= Korean spears =

Weapons

Over time, various types of Korean spears have developed and evolved. The designs are similar to those of spears found elsewhere in Asia and the world, as much due to a process of convergent evolution as to external influence.

==Types of Korean spears==
- Jangchang: This long spear was usually about 10 ft in length with a 4 in blade on the end. It was used for throwing or just plowing through the enemy with long reach.
- Jukjangchang: This spear was longer, about 20 ft, and was made of bamboo. It was used for even greater distances than the regular jangchang. Although they weren't always quick, they were used in groups to keep many enemies at a distance. (see also pike)
- Gichang: This type of spear was about 9 ft long and had a flag near the end to distract enemies. The blade was larger than the jukjangchang.
- Dangpa: The main advantage of the dangpa was that the user could attack someone from a longer distance, was effective against medium swords, a good anti-cavalry weapon, and the ability to strike with heavy damage.
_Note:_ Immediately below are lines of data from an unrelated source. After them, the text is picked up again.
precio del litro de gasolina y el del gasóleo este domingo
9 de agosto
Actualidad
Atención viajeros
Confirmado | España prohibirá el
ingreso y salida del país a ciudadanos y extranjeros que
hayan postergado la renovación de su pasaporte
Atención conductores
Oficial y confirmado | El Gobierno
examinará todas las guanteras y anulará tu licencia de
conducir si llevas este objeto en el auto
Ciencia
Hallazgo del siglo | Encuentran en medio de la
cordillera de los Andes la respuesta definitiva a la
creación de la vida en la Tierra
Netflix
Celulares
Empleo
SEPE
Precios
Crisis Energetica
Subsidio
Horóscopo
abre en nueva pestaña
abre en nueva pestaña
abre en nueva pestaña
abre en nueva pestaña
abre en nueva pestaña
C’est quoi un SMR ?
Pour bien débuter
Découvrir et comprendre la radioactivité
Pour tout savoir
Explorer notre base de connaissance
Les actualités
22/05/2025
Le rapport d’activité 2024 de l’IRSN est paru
The disadvantages were that, like most spears, the dangpa was not as fast as a skilled swordsman, could not be thrown, and was heavier than other spears. (see also Trident)
- Nangseon: This was a multiple-tipped bamboo spear. It was about 25 ft long and has many other tips and blades branching from it. About half of it consisted of blades and the other half was just the handle of the spear. It was designed to deceive enemies into thinking it was a tree. The blades were steel and often poisoned, so that the slightest cut would mortally wound the opponent.
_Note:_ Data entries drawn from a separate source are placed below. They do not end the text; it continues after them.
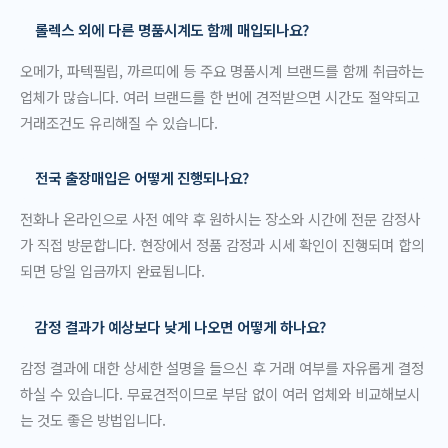
롤렉스 외에 다른 명품시계도 함께 매입되나요?
오메가, 파텍필립, 까르띠에 등 주요 명품시계 브랜드를 함께 취급하는
업체가 많습니다. 여러 브랜드를 한 번에 견적받으면 시간도 절약되고
거래조건도 유리해질 수 있습니다.
전국 출장매입은 어떻게 진행되나요?
전화나 온라인으로 사전 예약 후 원하시는 장소와 시간에 전문 감정사
가 직접 방문합니다. 현장에서 정품 감정과 시세 확인이 진행되며 합의
되면 당일 입금까지 완료됩니다.
감정 결과가 예상보다 낮게 나오면 어떻게 하나요?
감정 결과에 대한 상세한 설명을 들으신 후 거래 여부를 자유롭게 결정
하실 수 있습니다. 무료견적이므로 부담 없이 여러 업체와 비교해보시
는 것도 좋은 방법입니다.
- Galgorichang: This was a hook spear that was used as an anti-cavalry weapon. It was about 3 yd long and it had a hook-like blade on the side of it; somewhat like a scythe, but with a shorter blade. (see also Guisarme)
- Topjang: This was a spear that had a blade with a flat top and saw teeth. "Topjang" literally means 'Saw Spear'.
- Neolbjakchang: Literally means 'wide spear'. This spear was called the wide spear because of its wide blade. The cutting edges weren't on the sides, nor was it a stabbing weapon. It was meant to cut with the top portion of the metal. It was rounded on top and sharpened with precision. The blade faced the opponent when being used. (see also Monk's spade)
- Dajichang: This spear had 2-4 heads and was used only for thrusting.
- Sabarichang: This spear had 3 tips but they were in a tripod formation.
- Yangjimochang: This spear had a long blade and with a large sword-guard. It was used to trap swords in their defense.
- Dongyemochang: This spear was the largest spear ever made in Korea. It was about 9 yd long. It is questioned if there were at least 2-3 people using it at once or if it was used by one great man. The literal translation is 'very long and great spear'.